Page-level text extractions
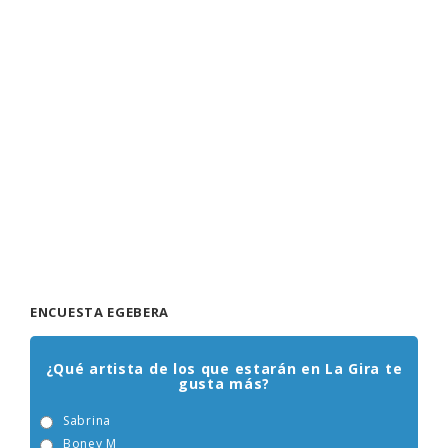
ENCUESTA EGEBERA
¿Qué artista de los que estarán en La Gira te
gusta más?
Sabrina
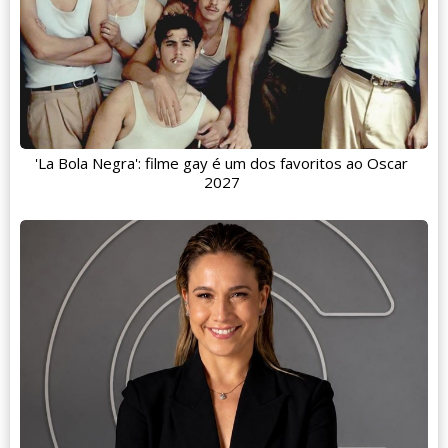
'La Bola Negra': filme gay é um dos favoritos ao Oscar
2027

= WHAT NEEDS TO BE DONE =
Omit the pictures; set down each record exactly.

= TASK RESULT =
ENCUESTA EGEBERA
¿Qué artista de los que estarán en La Gira te
gusta más?
Sabrina
'La Bola Negra': filme gay é um dos favoritos ao Oscar
2027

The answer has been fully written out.